# What the exercise asks
For the data below, give the number of lines that include the word "party" and nothing else.

# Input material
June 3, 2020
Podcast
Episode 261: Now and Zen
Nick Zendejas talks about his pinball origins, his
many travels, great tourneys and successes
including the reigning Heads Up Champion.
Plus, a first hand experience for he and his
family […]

* * *

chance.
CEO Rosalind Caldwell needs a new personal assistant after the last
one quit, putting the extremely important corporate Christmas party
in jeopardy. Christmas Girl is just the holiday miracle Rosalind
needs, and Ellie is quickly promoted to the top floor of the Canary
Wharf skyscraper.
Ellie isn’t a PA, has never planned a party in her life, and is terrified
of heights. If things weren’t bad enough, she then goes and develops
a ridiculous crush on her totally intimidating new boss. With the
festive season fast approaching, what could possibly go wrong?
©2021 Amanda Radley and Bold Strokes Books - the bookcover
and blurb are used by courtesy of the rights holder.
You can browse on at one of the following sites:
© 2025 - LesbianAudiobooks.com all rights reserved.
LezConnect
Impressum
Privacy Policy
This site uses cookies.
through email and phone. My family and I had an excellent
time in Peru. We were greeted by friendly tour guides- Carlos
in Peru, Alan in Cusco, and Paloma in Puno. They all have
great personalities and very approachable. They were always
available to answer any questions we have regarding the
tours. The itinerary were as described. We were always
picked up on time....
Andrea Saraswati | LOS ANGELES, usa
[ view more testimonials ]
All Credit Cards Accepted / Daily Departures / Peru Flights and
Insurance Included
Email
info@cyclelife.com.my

# Response
2